Tuesday, August 13, 2019

Climate Change: Say no to carbon cheats

The Environment Committee is currently hearing submissions on the Zero Carbon Bill, and Stuff is reporting on the submissions. Today, they're covering yesterday they heard from "NZ" Steel:
NZ Steel has told MPs it may be forced to close with the loss of thousands of jobs if changes aren't made to the Climate Change Response Bill which is being considered by Parliament.

[...]

But NZ Steel said in a submission to Parliament's Environment select committee that by failing to adequately recognise the issue of "competitiveness", the legislation could kill the industry.

"There is a very real prospect ... we may set up policy decisions that could result in the closure of steel-making in New Zealand," it warned.


They want the committee to remove restrictions on foreign carbon credits, allowing them to meet their carbon costs from international markets. Of course they do. Because before the government outlawed the use of such credits, "NZ" Steel (actually foreign owned by Aussie polluters Bluescope) were one of the biggest carbon cheats in the country. The scam was simple: the government gave them hundreds of thousands of tons of valuable NZ units as a pollution subsidy, but instead of using them, they banked or sold them, paying instead in fraudulent Ukranian "credits" which had no environmental benefit whatsoever. And they scammed us for millions by doing so: NZ units traded for $4.20 at the time ($25 now), while Ukranian credits cost a tenth of that.

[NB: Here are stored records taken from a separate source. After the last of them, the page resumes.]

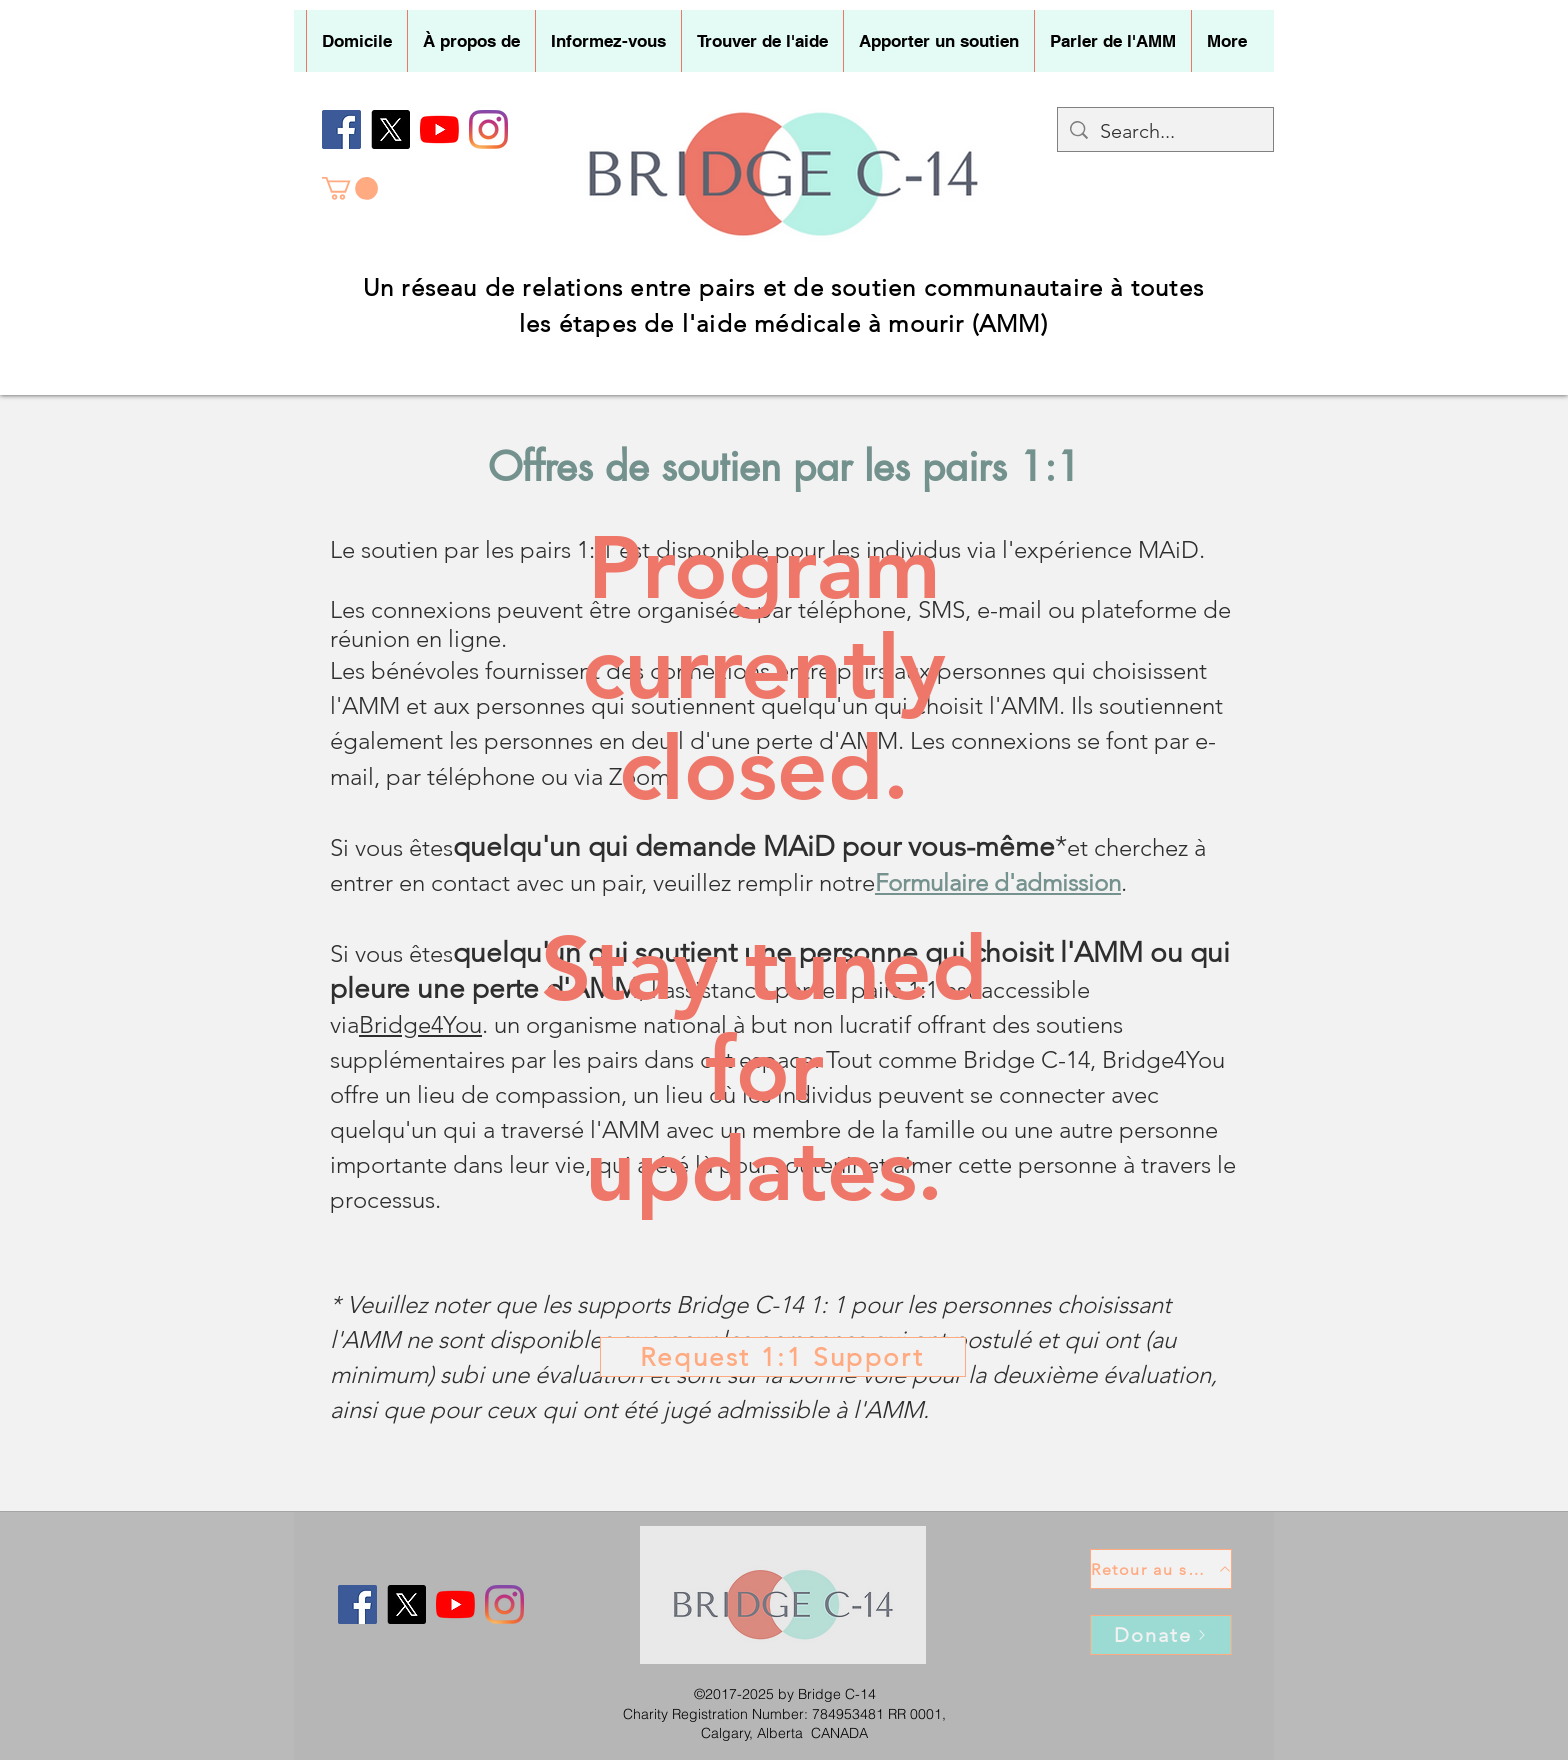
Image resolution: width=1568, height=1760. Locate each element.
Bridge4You (420, 1024)
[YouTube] (439, 129)
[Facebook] (341, 129)
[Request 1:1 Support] (783, 1357)
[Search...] (1165, 131)
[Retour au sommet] (1161, 1569)
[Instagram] (488, 129)
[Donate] (1161, 1635)
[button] (471, 41)
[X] (390, 129)
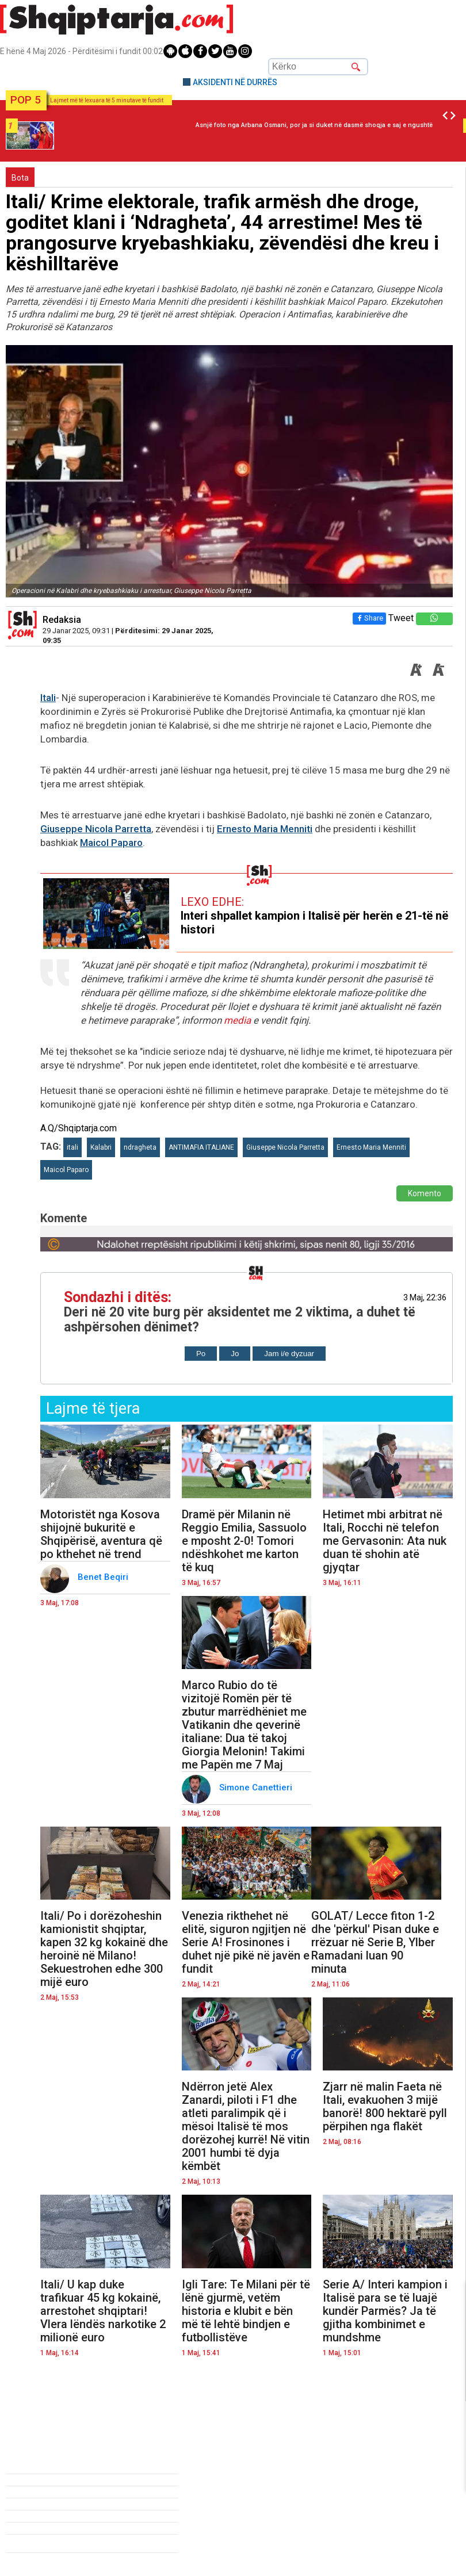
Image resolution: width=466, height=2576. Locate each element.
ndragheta (140, 1147)
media (237, 1020)
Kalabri (101, 1147)
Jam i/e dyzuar (289, 1353)
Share (369, 618)
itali (72, 1147)
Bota (20, 177)
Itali (48, 697)
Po (200, 1353)
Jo (235, 1353)
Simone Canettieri (257, 1787)
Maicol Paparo (111, 842)
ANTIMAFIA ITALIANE (201, 1147)
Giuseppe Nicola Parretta (95, 829)
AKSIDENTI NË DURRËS (235, 82)
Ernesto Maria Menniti (264, 829)
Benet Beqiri (104, 1577)
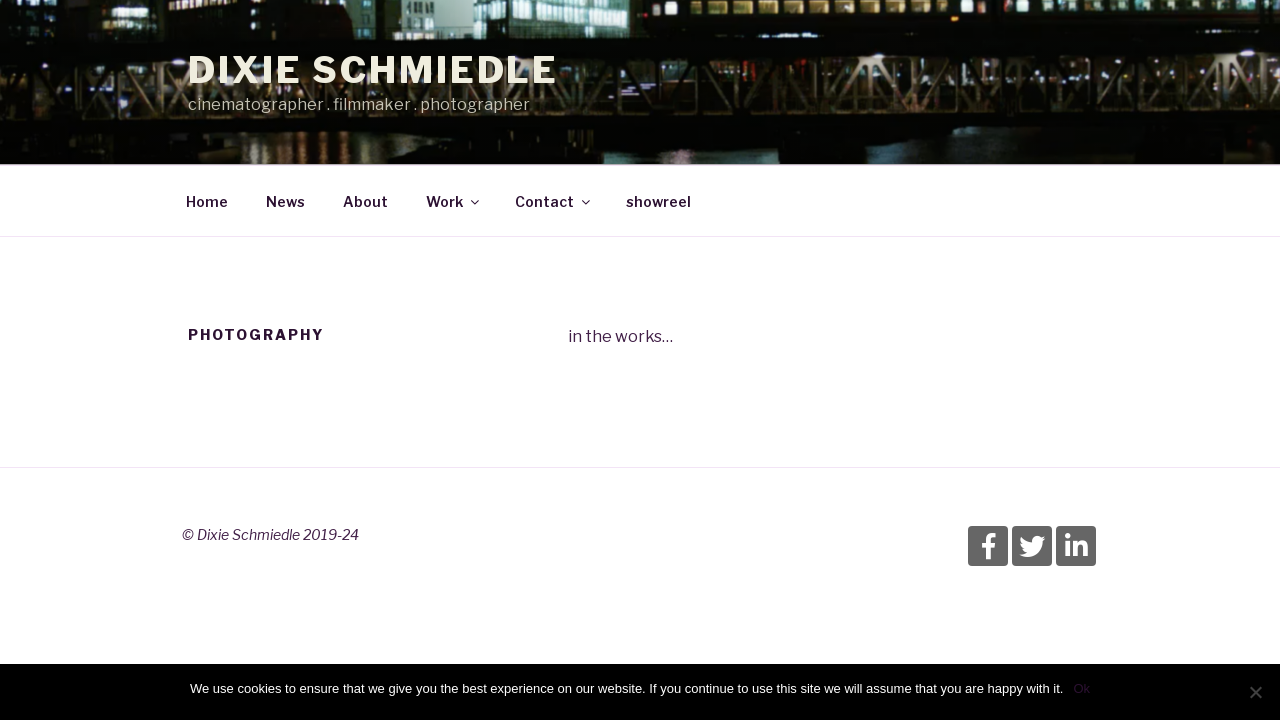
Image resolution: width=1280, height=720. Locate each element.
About (365, 201)
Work (454, 201)
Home (207, 201)
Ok (1081, 688)
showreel (658, 201)
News (285, 201)
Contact (554, 201)
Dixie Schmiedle (373, 70)
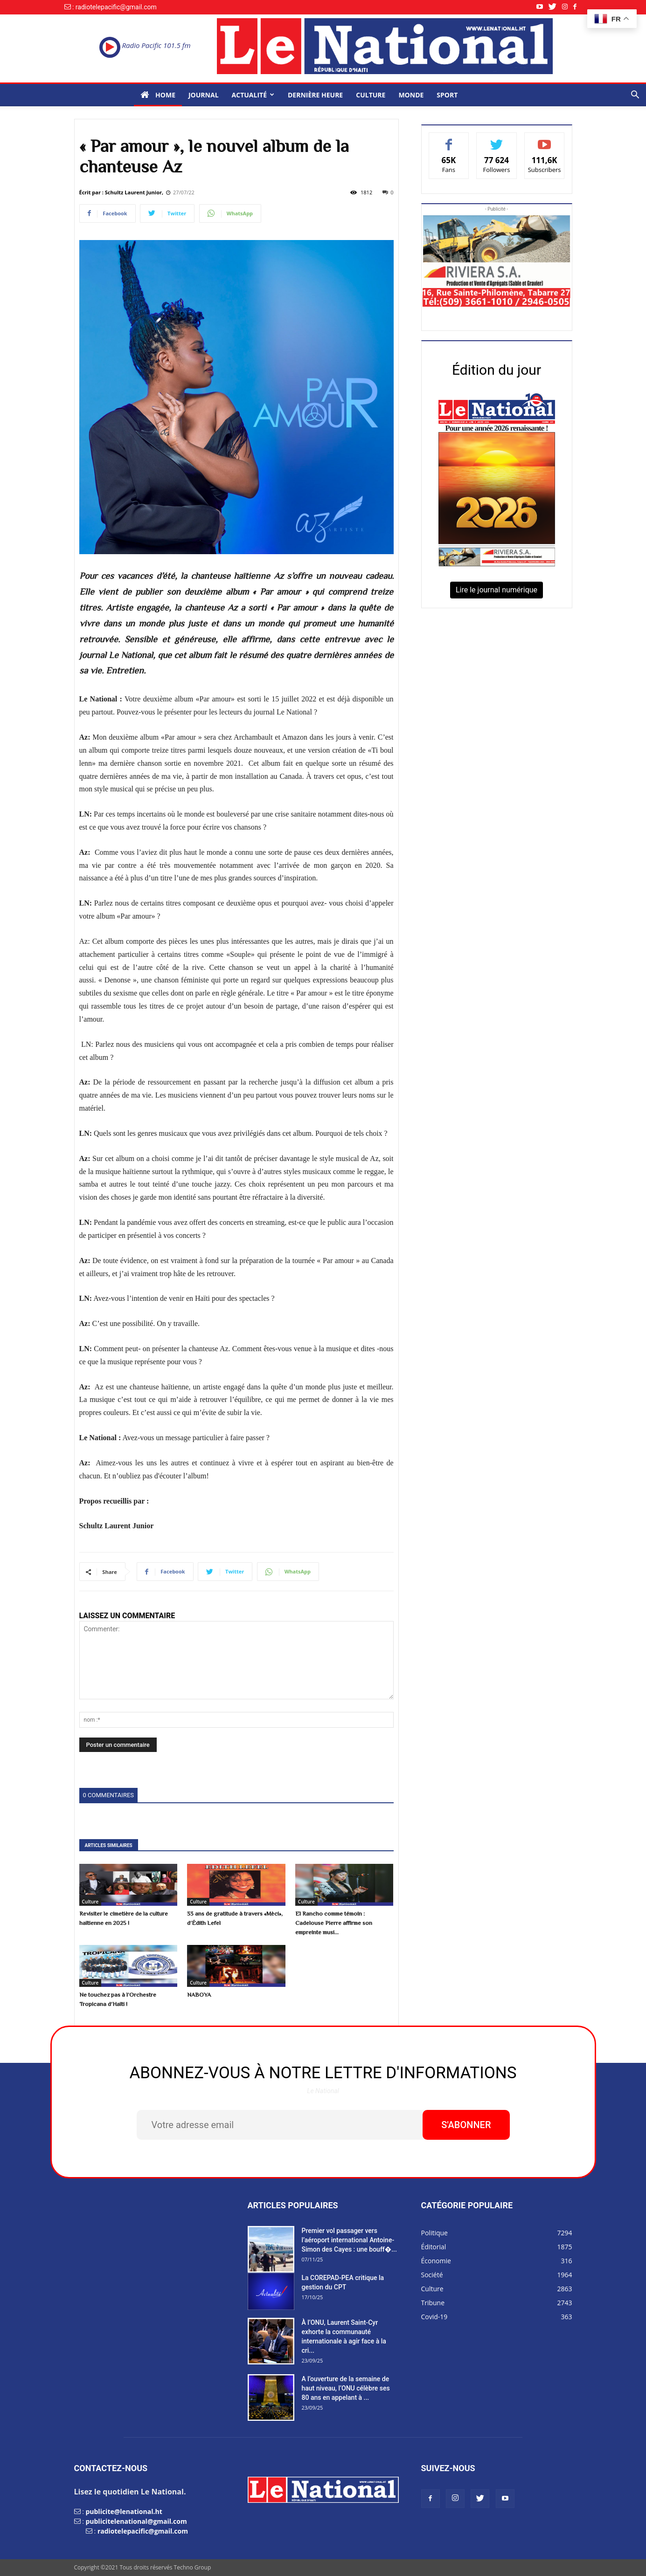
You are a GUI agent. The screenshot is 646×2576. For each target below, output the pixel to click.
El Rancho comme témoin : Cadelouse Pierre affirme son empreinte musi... (333, 1923)
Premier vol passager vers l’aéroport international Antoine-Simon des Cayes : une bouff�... (349, 2240)
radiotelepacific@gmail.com (142, 2531)
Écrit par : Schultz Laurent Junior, (121, 192)
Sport (447, 94)
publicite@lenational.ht (123, 2511)
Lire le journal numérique (496, 589)
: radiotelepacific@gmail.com (114, 7)
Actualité (253, 94)
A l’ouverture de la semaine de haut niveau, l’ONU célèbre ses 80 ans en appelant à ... (346, 2388)
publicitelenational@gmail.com (136, 2521)
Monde (411, 94)
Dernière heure (315, 94)
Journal (203, 94)
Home (157, 94)
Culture (370, 94)
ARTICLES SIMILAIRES (108, 1845)
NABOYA (199, 1994)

If they banked those credits for use now - effectively paying off all their previous obligations with fraud - then they're sitting on tens of millions of dollars of fraudulent profits.

Naturally, they want to start this scam again. We should refuse. Instead, we should be cutting their pollution subsidy - currently 1.4 million tons a year - and demanding they stand on their own feet. And if they close, good riddance - they emit 2.5 tons of CO2 per ton of steel, against an international benchmark of 2 tons CO2 per ton of steel, so shutting them down is a net environmental gain.